Both these features multiply the opportunities for gaming and manipulation. Bodies that are paid by results under current regimes are service providers that have a persistent composition and identity, and mainly for that reason are committed to a fairly limited range of activities. The 'results' for which these bodies are paid, though termed 'outcomes' are therefore quite narrow. So a body can, for instance, game the PbR scheme by simply exporting a targeted problem to areas not covered by that scheme. More importantly, the very scope of the 'outcomes' targeted is greatly restricted in time and space by the constraints imposed by the structures and activities of existing organizations. I belive that to tackle broad social problems we need a new type of organization; one of protean structure and composition, so that at each point along the outcome-achieving path it forms a coalition of the bodies that will be most efficient at solving the targeted problem. Social Policy Bonds would bring about such organizations.

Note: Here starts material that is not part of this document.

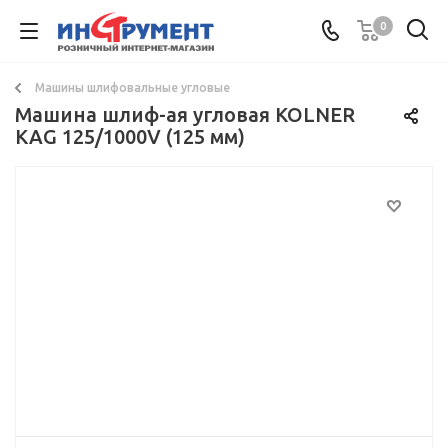
0
Машины шлифовальные угловые
Машина шлиф-ая угловая KOLNER
KAG 125/1000V (125 мм)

What about the difficulty of attributing results to interventions in complex societies? Again, I agree with Mr Lowe. But under a Social Policy Bond regime, there would rarely be a need for direct, deliberate (and manipulable) attribution. Take for example the goal of targeting a nation's health for sustained improvement over, say, thirty years, as measured by a combination of such indicators as longevity, infant mortality and quality adjusted life years. Under a Social Policy Bond regime, such Health Bonds would be valued not by some cash-doling bureaucracy, but by the market for the bonds. Any activities undertaken by holders of the bonds would raise the value of their bonds only if they, in the market's view, make the early achievement of society's health goal more likely. Bondholders can undertake, or finance, a vast range of health-improving activities, some of which might benefit from a PbR approach, others of which will not (and might even conflict with one). It will be for motivated bondholders to decide. Such broad outcomes, undertaken by bodies that come and go during the lifetime of the bonds and overseen by a motivated market, cannot be manipulated. The complexity of the interventions and their effects is matched by the complexity of the bondholders', their coalition and the vast range of approaches that they will try in their efforts to achieve the targeted goal. Direct attribution of payment to successful interventions is no more necessary in such a long-term, broad project than it is to employees of a hospital.
Most of the PbR schemes that are being talked about involve Social Impact Bonds (also known as Payment for Success bonds), which are non-tradeable versions of Social Policy Bonds. I have discussed the limitations of such bonds, and my ambivalence toward them, here and here and in many posts in this blog: here and here, for examples, or search this blog for Social Impact Bonds. Long ago I did a post on New Public Management, which is also relevant.